What you need to do:
All the data should be repeated exactly. Any image in it is left out.

Dataset entries:
——
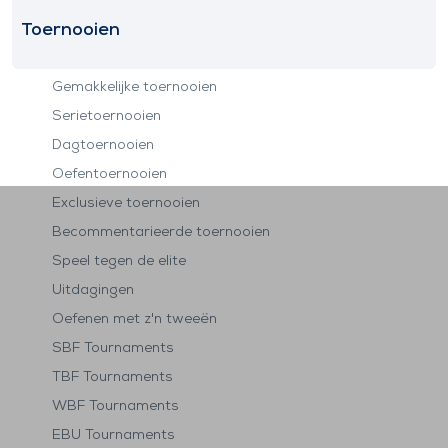
Toernooien
Gemakkelijke toernooien
Serietoernooien
Dagtoernooien
Oefentoernooien
Exclusieve toernooien
Becommentarieerde toernooien
Speel tegen de elite
Uitdagingen
Oefenen met z'n tweeën
SBF Tournaments
TBF Tournaments
WBF Tournaments
EBU Tournaments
——
Answer:
Toernooien
Gemakkelijke toernooien
Serietoernooien
Dagtoernooien
Oefentoernooien
Exclusieve toernooien
Becommentarieerde toernooien
Speel tegen de elite
Uitdagingen
Oefenen met z'n tweeën
SBF Tournaments
TBF Tournaments
WBF Tournaments
EBU Tournaments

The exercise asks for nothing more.